Part of the symptomatic therapy is an annual ophthalmological examination, treatment of telangiectasias and radiological examinations to check for osteosarcoma. Stem cell transplantation represents a possible novel therapy option. It is still in clinical trials and has only been carried out on two patients so far. One patient underwent allogeneic bone marrow transplantation. In the other case, the treatment was carried out using umbilical cord blood stem cells.
Prevention
Unfortunately, it is not possible to take preventive measures against the onset of Rothmund-Thomson Syndrome. The condition is one of the hereditary diseases, the cause of which is still largely unknown.
Aftercare
Follow-up care for Rothmund-Thomson syndrome depends on the subtype of the disease and its course, as well as the chosen treatment measures and the patient’s constitution.
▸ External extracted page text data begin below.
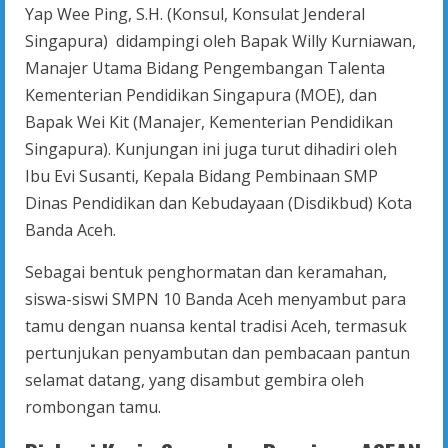
Yap Wee Ping, S.H. (Konsul, Konsulat Jenderal
Singapura) didampingi oleh Bapak Willy Kurniawan,
Manajer Utama Bidang Pengembangan Talenta
Kementerian Pendidikan Singapura (MOE), dan
Bapak Wei Kit (Manajer, Kementerian Pendidikan
Singapura). Kunjungan ini juga turut dihadiri oleh
Ibu Evi Susanti, Kepala Bidang Pembinaan SMP
Dinas Pendidikan dan Kebudayaan (Disdikbud) Kota
Banda Aceh.
Sebagai bentuk penghormatan dan keramahan,
siswa-siswi SMPN 10 Banda Aceh menyambut para
tamu dengan nuansa kental tradisi Aceh, termasuk
pertunjukan penyambutan dan pembacaan pantun
selamat datang, yang disambut gembira oleh
rombongan tamu.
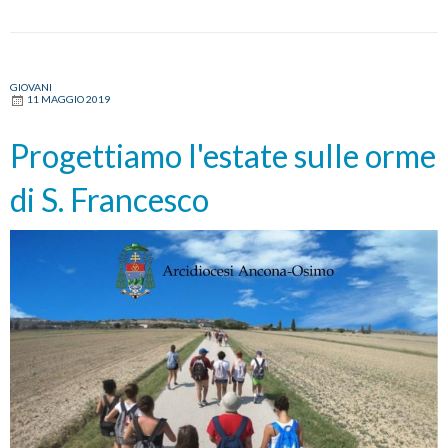
GIOVANI
11 MAGGIO 2019
Progettiamo l'estate sulle orme
di S. Francesco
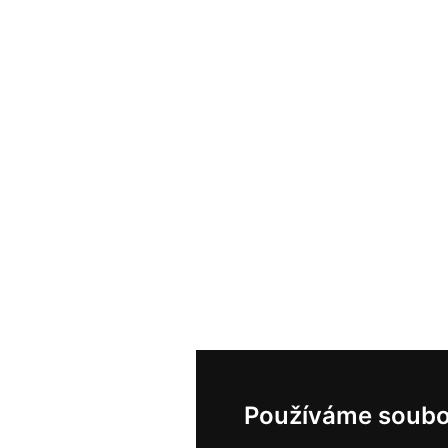
Používáme soubo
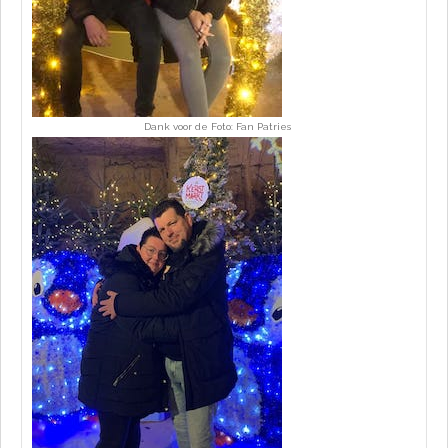
Dank voor de Foto: Fan Patries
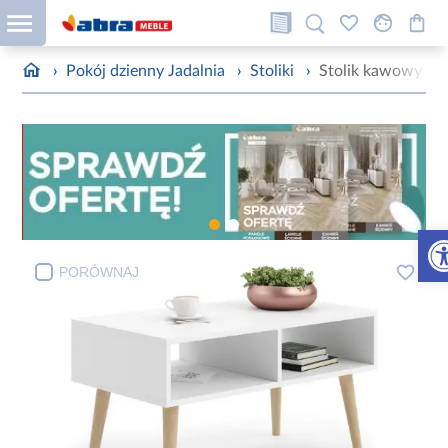
›
Pokój dzienny Jadalnia
›
Stoliki
›
Stolik kawowy San
Otw
PORÓWNAJ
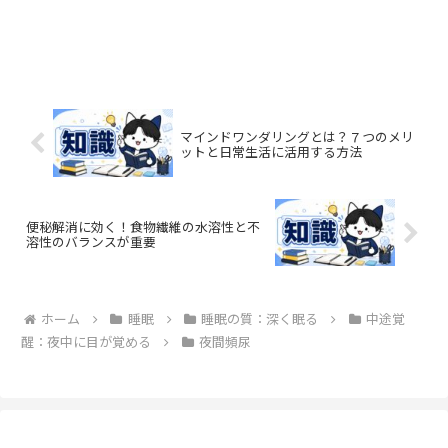
マインドワンダリングとは？７つのメリ
ットと日常生活に活用する方法
便秘解消に効く！食物繊維の水溶性と不
溶性のバランスが重要
ホーム
睡眠
睡眠の質：深く眠る
中途覚
醒：夜中に目が覚める
夜間頻尿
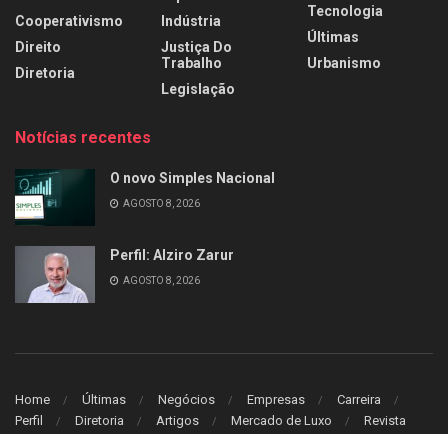
Tecnologia
Cooperativismo
Indústria
Últimas
Direito
Justiça Do
Trabalho
Urbanismo
Diretoria
Legislação
Notícias recentes
O novo Simples Nacional
AGOSTO 8, 2026
Perfil: Alziro Zarur
AGOSTO 8, 2026
Home
Últimas
Negócios
Empresas
Carreira
Perfil
Diretoria
Artigos
Mercado de Luxo
Revista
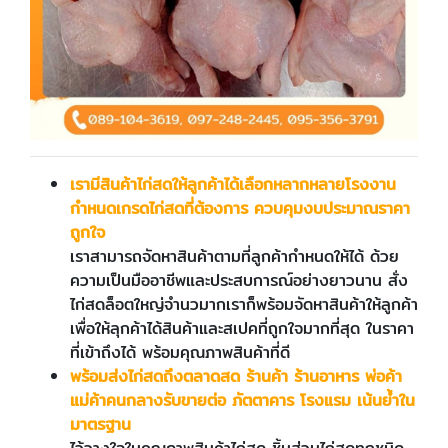
เรามีสินค้าไก่สดให้ลูกค้าได้เลือกหลากหลายโรงงาน
กำหนดเกรดไก่สดที่ต้องการ ควบคุมงบประมาณราคา
ถูกใจ
เราสามารถจัดหาสินค้าตามที่ลูกค้ากำหนดให้ได้ ด้วย
ความเป็นมืออาชีพและประสบการณ์อย่างยาวนาน สั่ง
ไก่สดล็อตใหญ่จำนวมากเราก็พร้อมจัดหาสินค้าให้ลูกค้า
เพื่อให้ลุกค้าได้สินค้าและสเปคที่ถูกใจมากที่สุด ในราคา
ที่เข้าถึงได้ พร้อมคุณภาพสินค้าที่ดี
พร้อมส่งไก่สด
ถึง
ตลาดสด ร้านค้า ร้านอาหาร พ่อค้า
แม่ค้าคนกลางรับขายต่อ ภัตตาคาร โรงแรม
เน้นย้ำใน
มาตรฐาน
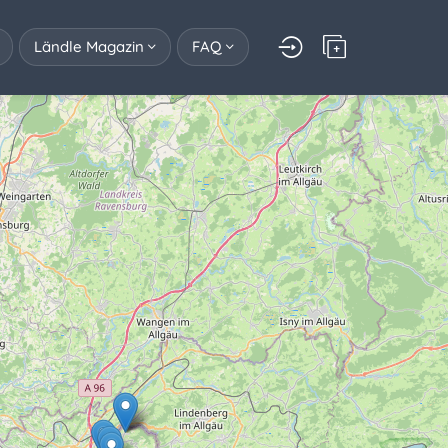
Ländle Magazin
FAQ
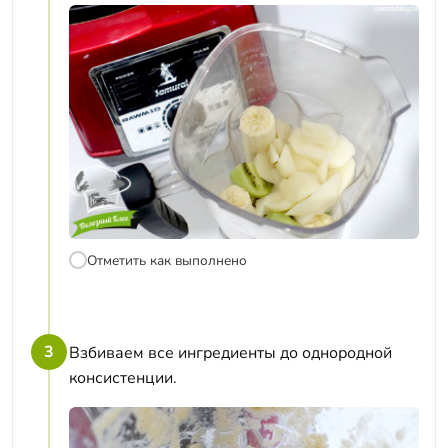
Отметить как выполнено
3
Взбиваем все ингредиенты до однородной
консистенции.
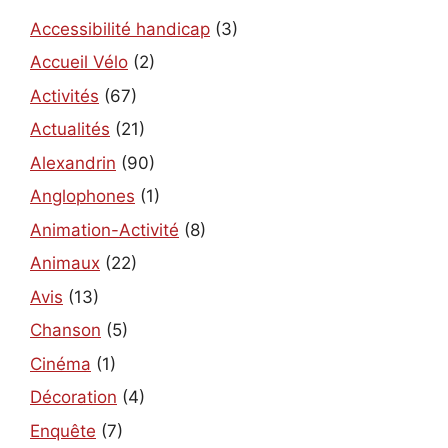
Accessibilité handicap
(3)
Accueil Vélo
(2)
Activités
(67)
Actualités
(21)
Alexandrin
(90)
Anglophones
(1)
Animation-Activité
(8)
Animaux
(22)
Avis
(13)
Chanson
(5)
Cinéma
(1)
Décoration
(4)
Enquête
(7)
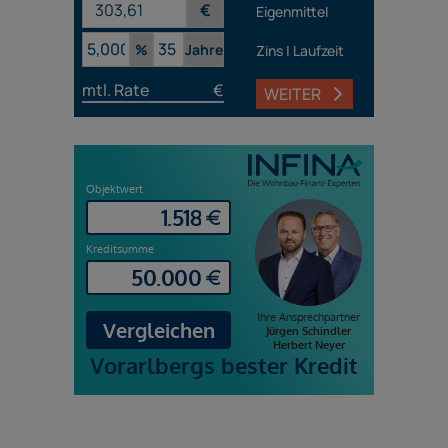
€
Eigenmittel
%
Jahre
Zins | Laufzeit
mtl. Rate
€
WEITER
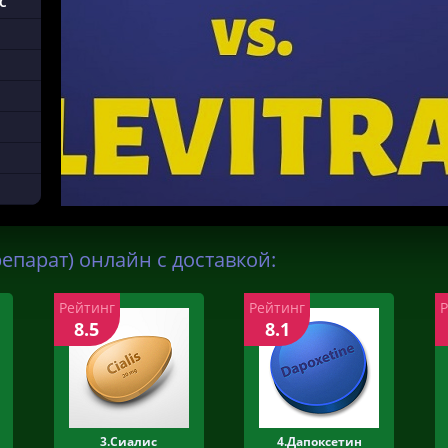
LC
епарат) онлайн с доставкой:
Рейтинг
Рейтинг
8.5
8.1
3.Сиалис
4.Дапоксетин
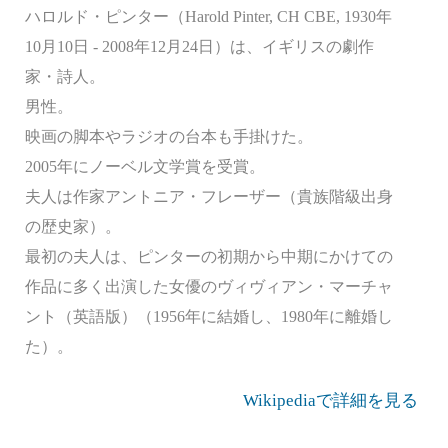
ハロルド・ピンター（Harold Pinter, CH CBE, 1930年
10月10日 - 2008年12月24日）は、イギリスの劇作
家・詩人。
男性。
映画の脚本やラジオの台本も手掛けた。
2005年にノーベル文学賞を受賞。
夫人は作家アントニア・フレーザー（貴族階級出身
の歴史家）。
最初の夫人は、ピンターの初期から中期にかけての
作品に多く出演した女優のヴィヴィアン・マーチャ
ント（英語版）（1956年に結婚し、1980年に離婚し
た）。
Wikipediaで詳細を見る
Generally, during follow-up, the various symptoms are reviewed and next steps are discussed. Surgery is often a significant burden for the patient.
During aftercare, the surgical scars are checked to determine the success of the treatment. In addition, patients are encouraged to rest. In long-term illnesses, treatment with painkillers may be necessary. In addition, patients sometimes need psychological support. Part of the aftercare is also information about advances in new therapy methods such as stem cell transplantation or bone marrow transplantation, which have been successfully carried out in some patients so far.
In addition, the follow-up includes a routine examination of the various bodily functions that have been affected by the cancer. If no complications occur, the patient can then be discharged. Since this is an extremely rare condition that can only be treated symptomatically, close medical monitoring is recommended for the patient even after recovery. Follow-up care for Rothmund-Thomson syndrome is carried out by a dermatologist, orthopaedist, ophthalmologist, oncologist or surgeon, depending on the symptoms.
You can do that yourself
Since Rothmund-Thomson syndrome is associated with an increased risk of cancer, the person affected should examine their body independently at regular intervals for irregularities or abnormalities in the skin. In addition to medical visits for medical examinations, it is advisable in everyday life to seek the help of fellow human beings in order to clarify areas that are difficult to access for possible changes in the skin’s appearance.
Since the genetic disease already shows abnormalities in the first years of life, the growing child should be informed about the existing disease and the further course at an early stage. In dealing with the disorder on a daily basis, it is important to avoid sudden situations and unpleasant surprises. Therefore, the immediate social environment should also be informed about the existing health impairment. Since there are visual changes, strengthening self-confidence is important in the child’s development and growth process.
Since surgical interventions are often used to improve the situation, mental support for the child is just as important as strengthening the immune system. To cope with an operation, the organism needs defenses. Mental strength can be built up in cooperation with a psychotherapist. In addition, the therapies offered help to be able to emotionally process the challenges of the disease. In some cases, parents should also consider seeking psychotherapeutic treatment.